I used to work-out on the trainer in front of the telly, if you'll remember from a previous post, but had to start listening to something, anything through headphones, because the poor behemoth started falling apart slightly; even with gentle handling (or at least gentle handling once I realised that for much of its life with me, I was over the recommended weight for use) and careful applications of WD40, my valiant, brave, and slightly doddery Sir Domyos EL5500 had started rhythmically clicking and whirring as I turned the pedals. As much as I appreciated its worth and faded glory, the noise drove me mad, even through the headphones connected to the telly.

The next stage was to start working through the hours and hours of classical music on my MP3 player, but although there are good roistering numbers, movements, even complete works (boy, those late Romantic and early Modern composers must have had ears of steel to cope with such extended periods of rambunctious cacophony) suitable for inspiring a long-term depletion of energy, there were still enough slower, quieter sections that didn't really blend well with the external syncopated sounds of an asthmatic, peg-legged pirate walking up and down the deck of a hollow iron-clad ship. 

And so I turned to the popular music of the nineteen-eighties. And marvellous they are too, not only in initiating inspiring gasp-a-longs, but also in drowning-out the ever-more penetrating swan-song of Sir Grinds-a-lot. Who was also a pirate in his hey-day.
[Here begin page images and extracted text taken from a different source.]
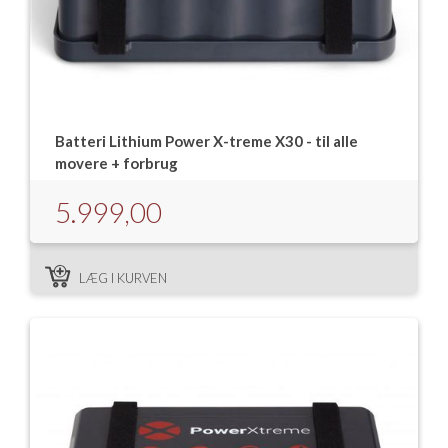
Batteri Lithium Power X-treme X30 - til alle
movere + forbrug
5.999,00
LÆG I KURVEN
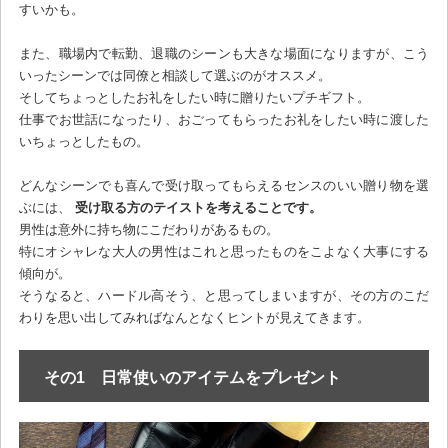
すいかも。
また、職場内で転勤、退職のシーンも大きな場面になりますが、こう
いったシーンでは同僚と相談して選ぶのがオススメ。
そしてちょっとしたお礼をしたい時に贈りたいプチギフト。
仕事でお世話になったり、おごってもらったお礼をしたい時に渡した
いちょっとしたもの。
どんなシーンでも喜んで受け取ってもらえるセンスのいい贈り物を選
ぶには、
受け取る方のテイストを考えることです。
男性は意外に持ち物にこだわりがあるもの。
特にオシャレな大人の男性はこれと思ったものをこよなく大事にする
傾向が。
そうなると、ハードル高そう、と思ってしまいますが、その方のこだ
わりを思い出してみればなんとなくヒントが見えてきます。
その1 日常使いのアイテムをプレゼント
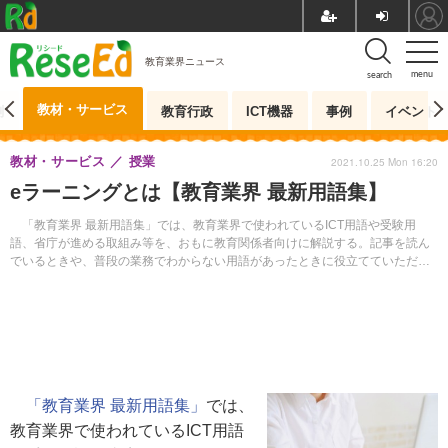
教育業界ニュース
menu
search
教材・サービス
測
教育行政
ICT機器
事例
イベント
教材・サービス
授業
2021.10.25 Mon 16:20
eラーニングとは【教育業界 最新用語集】
「教育業界 最新用語集」では、教育業界で使われているICT用語や受験用
語、省庁が進める取組み等を、おもに教育関係者向けに解説する。記事を読ん
でいるときや、普段の業務でわからない用語があったときに役立てていただき
たい。
「教育業界 最新用語集」
では、
教育業界で使われているICT用語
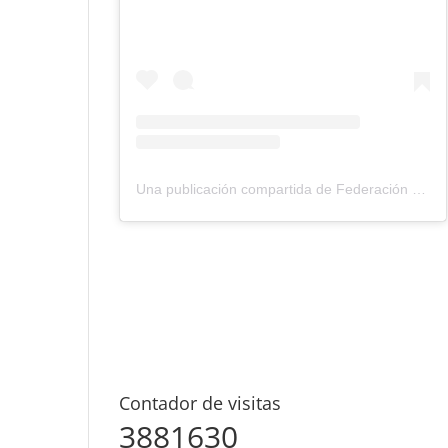
Una publicación compartida de Federación Montañismo Tenerife (@federacion_montanismo_tenerife)
Contador de visitas
3881630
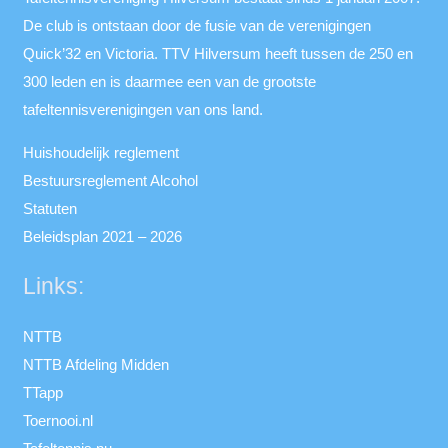
De club is ontstaan door de fusie van de verenigingen
Quick’32 en Victoria. TTV Hilversum heeft tussen de 250 en
300 leden en is daarmee een van de grootste
tafeltennisverenigingen van ons land.
Huishoudelijk reglement
Bestuursreglement Alcohol
Statuten
Beleidsplan 2021 – 2026
Links:
NTTB
NTTB Afdeling Midden
TTapp
Toernooi.nl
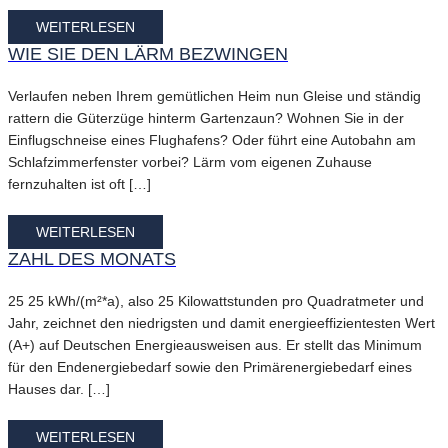
WEITERLESEN
WIE SIE DEN LÄRM BEZWINGEN
Verlaufen neben Ihrem gemütlichen Heim nun Gleise und ständig
rattern die Güterzüge hinterm Gartenzaun? Wohnen Sie in der
Einflugschneise eines Flughafens? Oder führt eine Autobahn am
Schlafzimmerfenster vorbei? Lärm vom eigenen Zuhause
fernzuhalten ist oft […]
WEITERLESEN
ZAHL DES MONATS
25 25 kWh/(m²*a), also 25 Kilowattstunden pro Quadratmeter und
Jahr, zeichnet den niedrigsten und damit energieeffizientesten Wert
(A+) auf Deutschen Energieausweisen aus. Er stellt das Minimum
für den Endenergiebedarf sowie den Primärenergiebedarf eines
Hauses dar. […]
WEITERLESEN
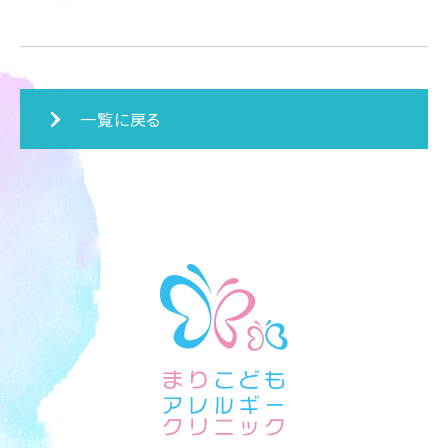
一覧に戻る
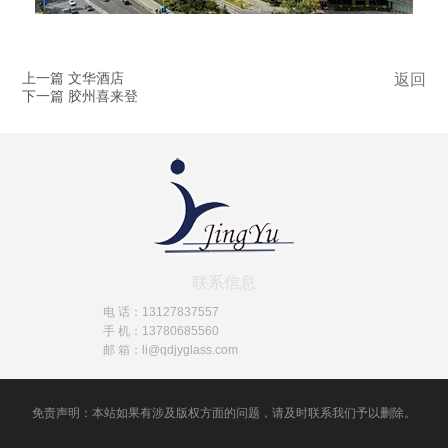
上一篇 文华酒店
返回
下一篇 胶州喜来登
联系信息
电 话：13127837557
手 机：13780685560
邮 箱：li@qdjyglass.com
免责声明：本站如果有涉及版权方面的问题，请及时联系我们予以删除。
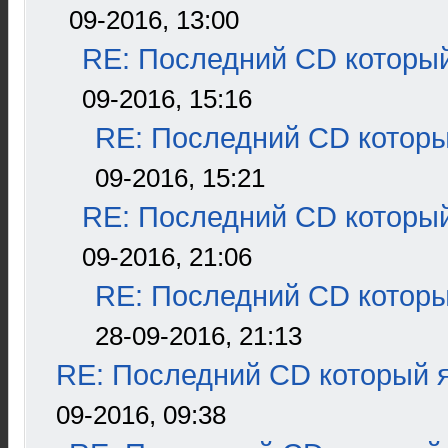
09-2016, 13:00
RE: Последний CD который
09-2016, 15:16
RE: Последний CD которы
09-2016, 15:21
RE: Последний CD который
09-2016, 21:06
RE: Последний CD которы
28-09-2016, 21:13
RE: Последний CD который я
09-2016, 09:38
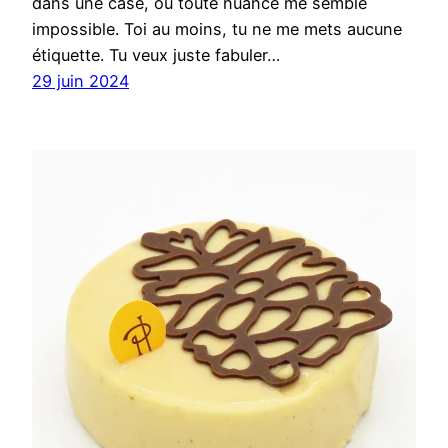
dans une case, où toute nuance me semble
impossible. Toi au moins, tu ne me mets aucune
étiquette. Tu veux juste fabuler…
29 juin 2024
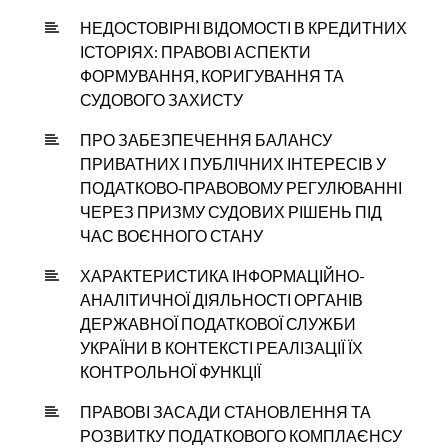
НЕДОСТОВІРНІ ВІДОМОСТІ В КРЕДИТНИХ
ІСТОРІЯХ: ПРАВОВІ АСПЕКТИ
ФОРМУВАННЯ, КОРИГУВАННЯ ТА
СУДОВОГО ЗАХИСТУ
ПРО ЗАБЕЗПЕЧЕННЯ БАЛАНСУ
ПРИВАТНИХ І ПУБЛІЧНИХ ІНТЕРЕСІВ У
ПОДАТКОВО‑ПРАВОВОМУ РЕГУЛЮВАННІ
ЧЕРЕЗ ПРИЗМУ СУДОВИХ РІШЕНЬ ПІД
ЧАС ВОЄННОГО СТАНУ
ХАРАКТЕРИСТИКА ІНФОРМАЦІЙНО-
АНАЛІТИЧНОЇ ДІЯЛЬНОСТІ ОРГАНІВ
ДЕРЖАВНОЇ ПОДАТКОВОЇ СЛУЖБИ
УКРАЇНИ В КОНТЕКСТІ РЕАЛІЗАЦІЇ ЇХ
КОНТРОЛЬНОЇ ФУНКЦІЇ
ПРАВОВІ ЗАСАДИ СТАНОВЛЕННЯ ТА
РОЗВИТКУ ПОДАТКОВОГО КОМПЛАЄНСУ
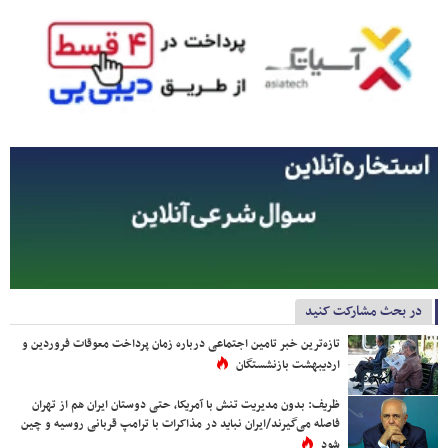
در بحث مشارکت کنید
تازه‌ترین خبر تامین اجتماعی درباره زمان پرداخت معوقات فروردین و
اردیبهشت بازنشستگان
ظریف: بدون مدیریت تنش با آمریکا، حتی دوستان ایران هم از تهران
فاصله می‌گیرند/ایران نباید در مذاکرات با ترامپ قربانی روسیه و چین
شود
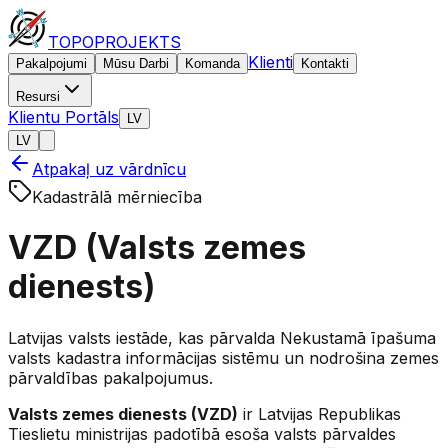
TOPO
PROJEKTS
Klienti
Pakalpojumi
Mūsu Darbi
Komanda
Kontakti
Resursi
Klientu Portāls
LV
LV
Atpakaļ uz vārdnīcu
Kadastrālā mērniecība
VZD (Valsts zemes
dienests)
Latvijas valsts iestāde, kas pārvalda Nekustamā īpašuma
valsts kadastra informācijas sistēmu un nodrošina zemes
pārvaldības pakalpojumus.
Valsts zemes dienests (VZD)
ir Latvijas Republikas
Tieslietu ministrijas padotībā esoša valsts pārvaldes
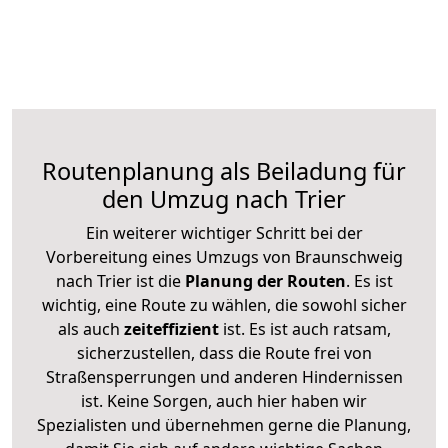
Routenplanung als Beiladung für
den Umzug nach Trier
Ein weiterer wichtiger Schritt bei der
Vorbereitung eines Umzugs von Braunschweig
nach Trier ist die
Planung der Routen
. Es ist
wichtig, eine Route zu wählen, die sowohl sicher
als auch
zeiteffizient
ist. Es ist auch ratsam,
sicherzustellen, dass die Route frei von
Straßensperrungen und anderen Hindernissen
ist. Keine Sorgen, auch hier haben wir
Spezialisten und übernehmen gerne die Planung,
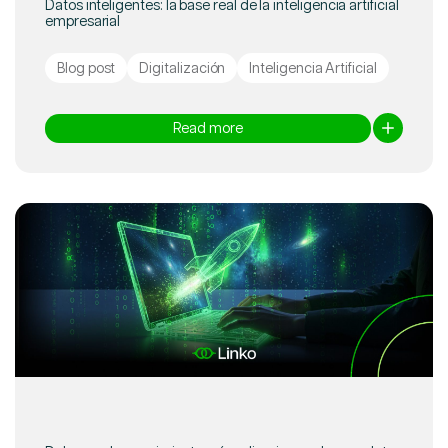
Datos inteligentes: la base real de la inteligencia artificial
empresarial
Blog post
Digitalización
Inteligencia Artificial
Read more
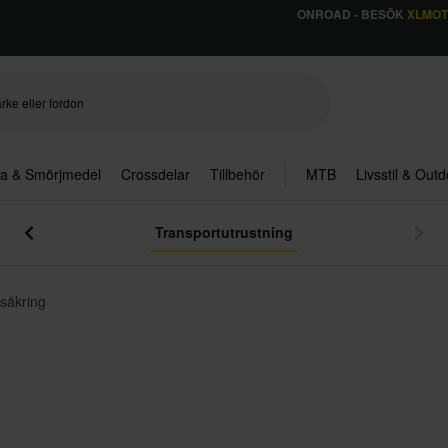
ONROAD - BESÖK
XLMO
ja & Smörjmedel
Crossdelar
Tillbehör
MTB
Livsstil & Out
Transportutrustning
säkring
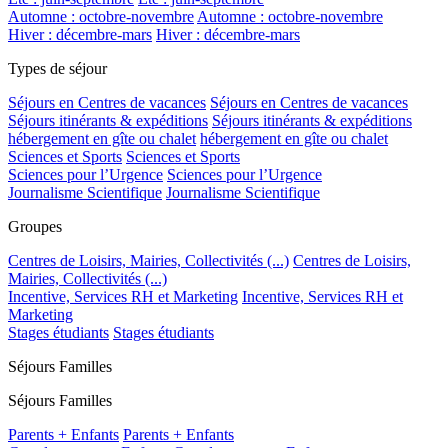
Automne : octobre-novembre
Automne : octobre-novembre
Hiver : décembre-mars
Hiver : décembre-mars
Types de séjour
Séjours en Centres de vacances
Séjours en Centres de vacances
Séjours itinérants & expéditions
Séjours itinérants & expéditions
hébergement en gîte ou chalet
hébergement en gîte ou chalet
Sciences et Sports
Sciences et Sports
Sciences pour l’Urgence
Sciences pour l’Urgence
Journalisme Scientifique
Journalisme Scientifique
Groupes
Centres de Loisirs, Mairies, Collectivités (...)
Centres de Loisirs,
Mairies, Collectivités (...)
Incentive, Services RH et Marketing
Incentive, Services RH et
Marketing
Stages étudiants
Stages étudiants
Séjours Familles
Séjours Familles
Parents + Enfants
Parents + Enfants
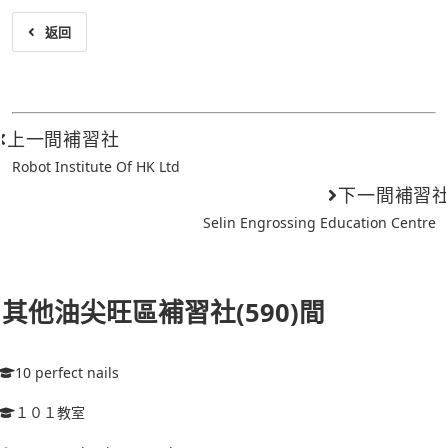
返回
上一間補習社
Robot Institute Of HK Ltd
下一間補習
Selin Engrossing Education Centre
其他油尖旺區補習社(590)間
10 perfect nails
１０１教室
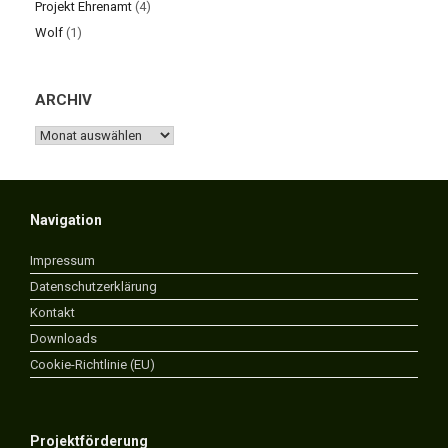
Projekt Ehrenamt
(4)
Wolf
(1)
ARCHIV
ARCHIV
Navigation
Impressum
Datenschutzerklärung
Kontakt
Downloads
Cookie-Richtlinie (EU)
Projektförderung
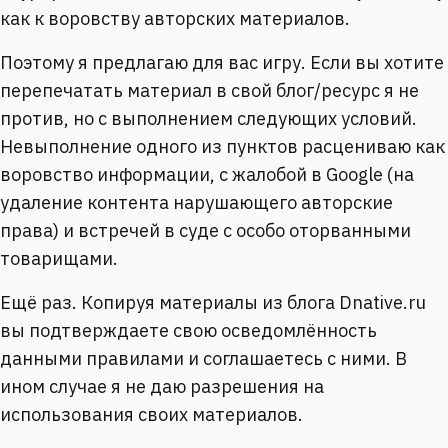
как к воровству авторских материалов.
Поэтому я предлагаю для вас игру. Если вы хотите
перепечатать материал в свой блог/ресурс я не
против, но с выполнением следующих условий.
Невыполнение одного из пунктов расцениваю как
воровство информации, с жалобой в Google (на
удаление контента нарушающего авторские
права) и встречей в суде с особо оторванными
товарищами.
Ещё раз. Копируя материалы из блога Dnative.ru
вы подтверждаете свою осведомлённость
данными правилами и соглашаетесь с ними. В
ином случае я не даю разрешения на
использования своих материалов.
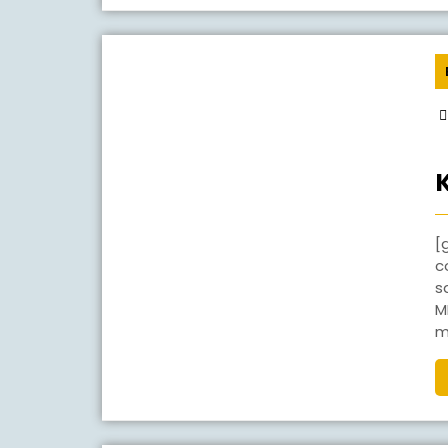
[gview file=”http://smpn1jaten.sch
c
s
M
m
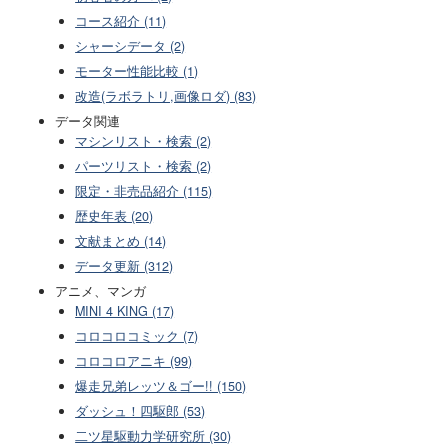
コース紹介 (11)
シャーシデータ (2)
モーター性能比較 (1)
改造(ラボラトリ,画像ロダ) (83)
データ関連
マシンリスト・検索 (2)
パーツリスト・検索 (2)
限定・非売品紹介 (115)
歴史年表 (20)
文献まとめ (14)
データ更新 (312)
アニメ、マンガ
MINI 4 KING (17)
コロコロコミック (7)
コロコロアニキ (99)
爆走兄弟レッツ＆ゴー!! (150)
ダッシュ！四駆郎 (53)
二ツ星駆動力学研究所 (30)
Obviously.

But unfortunately neither Bonnie Tyler, The Pet Shop Boys, nor The Clash could really do much to help with my tardy tea-time troubles (you can prise my love of alliteration out of my cold, cadaverous claws), so I had to approach my hand-weights with even more care than normal. 

You'll remember the Wii-boxing self-punching saga? (Or, :: cough :: all of them?) Well, you can imagine that having not so strongly attached, and much heavier things on the end of my arms had already inspired in me great feelings of fear and awe, so adding to that a general need to keep certain soft and digesting parts of my anatomy out of weight's reach, while also making sure that any bending over wasn't completely stomach-emptyingly efficient rendered the general calorific depletion of the evening's workout rather less than usual.

Have I learnt my lesson? Will I remember to keep a good few hours between eating and any exertion whatsoever? Yeah, probably not. I have, however, leant that tricep kickbacks are really quite good for helping release trapped wind!